* Items from a dataset *
========

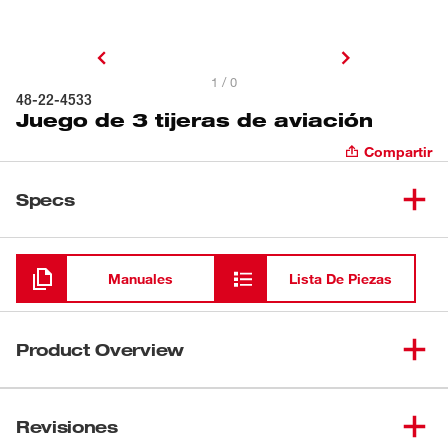
1 / 0
48-22-4533
Juego de 3 tijeras de aviación
Compartir
Specs
Cargando
Manuales
Lista De Piezas
Product Overview
Las tijeras de aviación de Milwaukee® se construyen
para brindar vida útil prolongada y durabilidad. Las hojas
Revisiones
forjadas ofrecen hasta 10 cortes más que las hojas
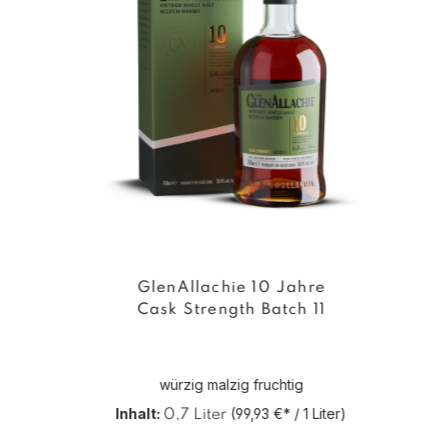
GlenAllachie 10 Jahre
Cask Strength Batch 11
würzig malzig fruchtig
Inhalt:
(99,93 €* / 1 Liter)
0,7 Liter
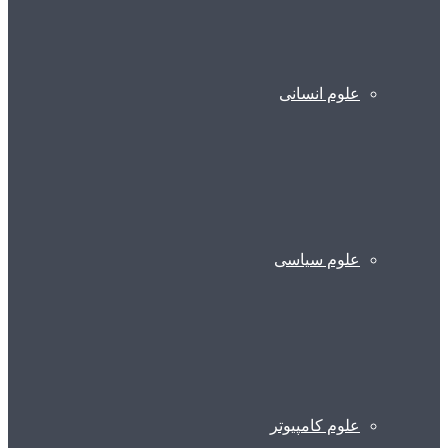
علوم انسانی
علوم سیاسی
علوم کامپیوتر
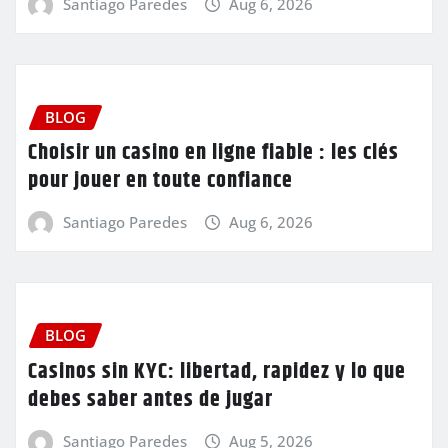
Santiago Paredes
Aug 6, 2026
BLOG
Choisir un casino en ligne fiable : les clés
pour jouer en toute confiance
Santiago Paredes
Aug 6, 2026
BLOG
Casinos sin KYC: libertad, rapidez y lo que
debes saber antes de jugar
Santiago Paredes
Aug 5, 2026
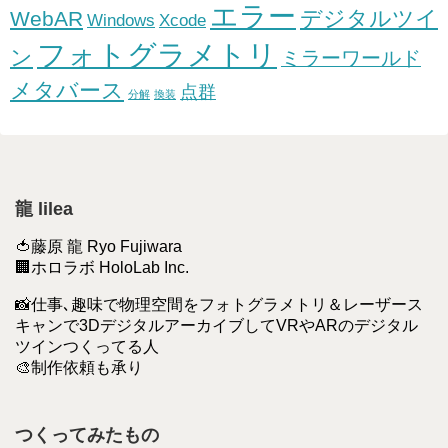
エラー
デジタルツイ
WebAR
Windows
Xcode
フォトグラメトリ
ン
ミラーワールド
メタバース
点群
分解
換装
龍 lilea
🍅藤原 龍 Ryo Fujiwara
🏢ホロラボ HoloLab Inc.
📸仕事､趣味で物理空間をフォトグラメトリ＆レーザース
キャンで3DデジタルアーカイブしてVRやARのデジタル
ツインつくってる人
🎨制作依頼も承り
つくってみたもの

========

After removing the pictures, set down every record above exactly as it stands.

* Exercise output *
1 / 0
48-22-4533
Juego de 3 tijeras de aviación
Compartir
Specs
Cargando
Manuales
Lista De Piezas
Product Overview
Las tijeras de aviación de Milwaukee® se construyen
para brindar vida útil prolongada y durabilidad. Las hojas
Revisiones
forjadas ofrecen hasta 10 cortes más que las hojas
GlenAllachie 10 Jahre
Cask Strength Batch 11
würzig malzig fruchtig
Inhalt:
(99,93 €* / 1 Liter)
0,7 Liter
علوم انسانی
علوم سیاسی
علوم کامپیوتر
Santiago Paredes
Aug 6, 2026
BLOG
Choisir un casino en ligne fiable : les clés
pour jouer en toute confiance
Santiago Paredes
Aug 6, 2026
BLOG
Casinos sin KYC: libertad, rapidez y lo que
debes saber antes de jugar
Santiago Paredes
Aug 5, 2026
エラー
デジタルツイ
WebAR
Windows
Xcode
フォトグラメトリ
ン
ミラーワールド
メタバース
点群
分解
換装
龍 lilea
🍅藤原 龍 Ryo Fujiwara
🏢ホロラボ HoloLab Inc.
📸仕事､趣味で物理空間をフォトグラメトリ＆レーザース
キャンで3DデジタルアーカイブしてVRやARのデジタル
ツインつくってる人
🎨制作依頼も承り
つくってみたもの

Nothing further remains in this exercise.